In 1973, Sachtleben decide to enter the highly promising water-treatment chemicals segment. The acquisition of EKOKEMI, of Ibbenbüren, and thus a simultaneous and comprehensive expansion of the product portfolio in the field of water chemicals, followed in 1996. Sachtleben then consolidated its position as one of Central Europe's leading flocculant producers with the start-up of Mitteldeutsche Wasserchemie in 2000. Sachtleben's Water Chemicals division was hived off in the context of the joint venture between Sachtleben and Kemira Oyj in 2008, since the relevant agreement covered only the two companies' pigment production activities.

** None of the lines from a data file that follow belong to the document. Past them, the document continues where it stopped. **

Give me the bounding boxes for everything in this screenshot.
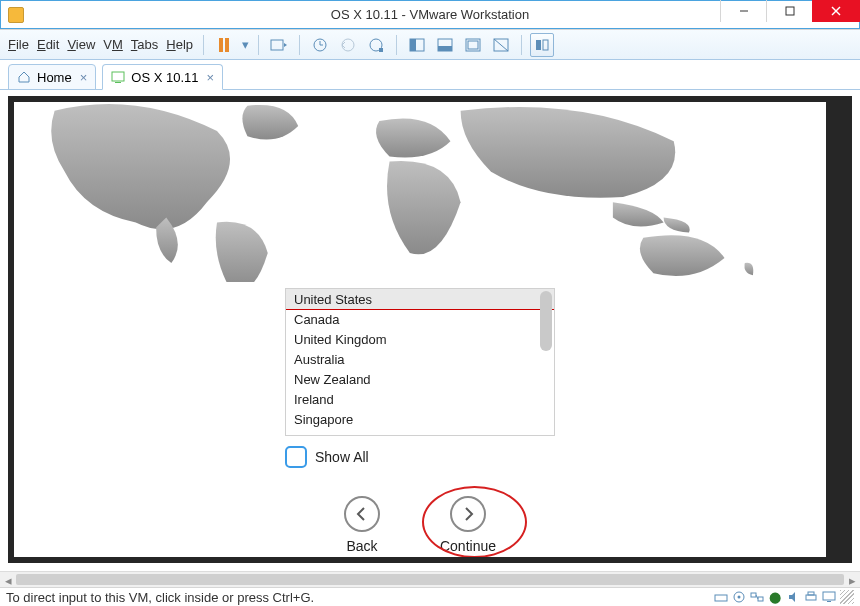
- svg-rect-17: [536, 40, 541, 50]
- world-map: [14, 102, 826, 282]
- display-icon[interactable]: [822, 590, 836, 604]
- back-label: Back: [346, 538, 377, 554]
- svg-rect-26: [806, 595, 816, 600]
- power-dropdown[interactable]: ▾: [240, 37, 250, 52]
- country-scrollbar[interactable]: [540, 291, 552, 433]
- svg-rect-25: [758, 597, 763, 601]
- svg-rect-12: [438, 46, 452, 51]
- show-all-checkbox[interactable]: [285, 446, 307, 468]
- thumbnail-bar-button[interactable]: [530, 33, 554, 57]
- country-item-sg[interactable]: Singapore: [286, 409, 554, 429]
- tab-home-close[interactable]: ×: [80, 70, 88, 85]
- country-item-nz[interactable]: New Zealand: [286, 369, 554, 389]
- tab-osx-close[interactable]: ×: [207, 70, 215, 85]
- vm-frame: United States Canada United Kingdom Aust…: [8, 96, 852, 563]
- svg-rect-19: [112, 72, 124, 81]
- show-all-label: Show All: [315, 449, 369, 465]
- snapshot-manager-button[interactable]: [364, 33, 388, 57]
- menu-edit[interactable]: Edit: [35, 33, 61, 56]
- svg-rect-1: [786, 7, 794, 15]
- back-button[interactable]: Back: [344, 496, 380, 554]
- horizontal-scrollbar[interactable]: ◂ ▸: [0, 571, 860, 587]
- hdd-icon[interactable]: [714, 590, 728, 604]
- hscroll-right-arrow[interactable]: ▸: [844, 572, 860, 588]
- show-all-row: Show All: [285, 446, 555, 468]
- resize-grip[interactable]: [840, 590, 854, 604]
- svg-rect-20: [115, 82, 121, 83]
- stretch-guest-button[interactable]: [489, 33, 513, 57]
- status-hint: To direct input to this VM, click inside…: [6, 590, 314, 605]
- country-label: United States: [294, 292, 372, 307]
- tab-osx-label: OS X 10.11: [131, 70, 198, 85]
- home-icon: [17, 70, 31, 84]
- country-listbox[interactable]: United States Canada United Kingdom Aust…: [285, 288, 555, 436]
- svg-rect-28: [823, 592, 835, 600]
- country-item-us[interactable]: United States: [286, 289, 554, 310]
- network-icon[interactable]: [750, 590, 764, 604]
- svg-rect-18: [543, 40, 548, 50]
- country-item-ie[interactable]: Ireland: [286, 389, 554, 409]
- menu-help[interactable]: Help: [164, 33, 195, 56]
- tab-osx[interactable]: OS X 10.11 ×: [102, 64, 223, 90]
- nav-row: Back Continue: [14, 496, 826, 554]
- app-icon: [8, 7, 24, 23]
- svg-rect-24: [751, 593, 756, 597]
- country-label: Singapore: [294, 412, 353, 427]
- tabs-row: Home × OS X 10.11 ×: [0, 60, 860, 90]
- country-label: United Kingdom: [294, 332, 387, 347]
- maximize-button[interactable]: [766, 0, 812, 22]
- svg-rect-14: [468, 41, 478, 49]
- content-area: United States Canada United Kingdom Aust…: [0, 90, 860, 571]
- menu-edit-label: dit: [46, 37, 60, 52]
- menu-view[interactable]: View: [65, 33, 97, 56]
- console-view-button[interactable]: [461, 33, 485, 57]
- hscroll-thumb[interactable]: [16, 574, 844, 585]
- menu-vm[interactable]: VM: [101, 33, 125, 56]
- pause-icon: [219, 38, 229, 52]
- country-label: Australia: [294, 352, 345, 367]
- printer-icon[interactable]: [804, 590, 818, 604]
- vm-vertical-scrollbar[interactable]: [826, 108, 844, 551]
- minimize-button[interactable]: [720, 0, 766, 22]
- cd-icon[interactable]: [732, 590, 746, 604]
- statusbar: To direct input to this VM, click inside…: [0, 587, 860, 606]
- country-item-ca[interactable]: Canada: [286, 309, 554, 329]
- country-item-au[interactable]: Australia: [286, 349, 554, 369]
- svg-point-23: [738, 596, 741, 599]
- fullscreen-button[interactable]: [405, 33, 429, 57]
- usb-icon[interactable]: ⬤: [768, 590, 782, 604]
- menu-file-label: ile: [16, 37, 29, 52]
- sound-icon[interactable]: [786, 590, 800, 604]
- annotation-ellipse: [422, 486, 527, 557]
- close-button[interactable]: [812, 0, 860, 22]
- svg-rect-27: [808, 592, 814, 595]
- pause-button[interactable]: [212, 33, 236, 57]
- snapshot-button[interactable]: [308, 33, 332, 57]
- arrow-left-icon: [344, 496, 380, 532]
- svg-point-6: [342, 39, 354, 51]
- send-ctrl-alt-del-button[interactable]: [267, 33, 291, 57]
- tab-home[interactable]: Home ×: [8, 64, 96, 90]
- status-icons: ⬤: [714, 590, 854, 604]
- country-item-uk[interactable]: United Kingdom: [286, 329, 554, 349]
- vm-screen[interactable]: United States Canada United Kingdom Aust…: [14, 102, 826, 557]
- country-label: Canada: [294, 312, 340, 327]
- svg-rect-4: [271, 40, 283, 50]
- country-label: Ireland: [294, 392, 334, 407]
- country-label: New Zealand: [294, 372, 371, 387]
- menu-tabs[interactable]: Tabs: [129, 33, 160, 56]
- country-list: United States Canada United Kingdom Aust…: [286, 289, 554, 435]
- unity-button[interactable]: [433, 33, 457, 57]
- titlebar: OS X 10.11 - VMware Workstation: [0, 0, 860, 30]
- svg-rect-8: [379, 48, 383, 52]
- vm-icon: [111, 70, 125, 84]
- svg-rect-21: [715, 595, 727, 601]
- svg-rect-29: [827, 601, 831, 602]
- svg-line-16: [494, 39, 508, 51]
- svg-rect-10: [410, 39, 416, 51]
- hscroll-left-arrow[interactable]: ◂: [0, 572, 16, 588]
- menubar: File Edit View VM Tabs Help ▾: [0, 30, 860, 60]
- revert-snapshot-button[interactable]: [336, 33, 360, 57]
- menu-view-label: iew: [76, 37, 96, 52]
- menu-file[interactable]: File: [6, 33, 31, 56]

The year 2000 witnessed the construction of a nanotechnology production plant. Ultrafine titanium dioxide particles are used, among other applications, for UV-shielding both in the plastics, the paints and coatings, and the cosmetics industries. The plant is of modular design, enabling it to expand to meet market needs.

Ownership

In 1972, Sachtleben was integrated entirely into Metallgesellschaft AG, the predecessor of mg technologies and the present-day GEA AG. Metallgesellschaft had been the majority shareholder since as early as 1926. Within Metallgesellschaft, Sachtleben became part of the Dynamit Nobel group, a 100% Metallgesellschaft subsidiary. Dynamit Nobel AG was responsible for chemicals activities within the overall Metallgesellschaft group until 2004, when mg technologies AG divested itself of its chemicals interests, disposing of Dynamit Nobel AG to US specialty chemicals group Rockwood Holdings, Inc.. In September 2008, Rockwood Holdings, Inc. entered into a joint venture with Kemira Oyj, of Finland, combining Rockwood's titanium dioxide and functional additives activities and Kemira's titanium dioxide business. This joint venture immediately became one of the world's leading producers of titanium dioxide pigments. Production capacity for these specialties increased by a further 100,000 t/a, to 340,000 t/a, with the acquisition in 2012 of the facilities of the insolvent Crenox GmbH competitor, a former Bayer subsidiary, in Krefeld. Rockwood Holdings, Inc. acquired Kemira's stake in the joint venture in early 2013. Sachtleben is thus a 100% subsidiary of Rockwood Holdings, Inc.
Sachtleben was then sold to the Huntsman Corporation in 2014; when Huntsman divested its pigment business in 2017 as Venator, Sachtleben became a part of this company.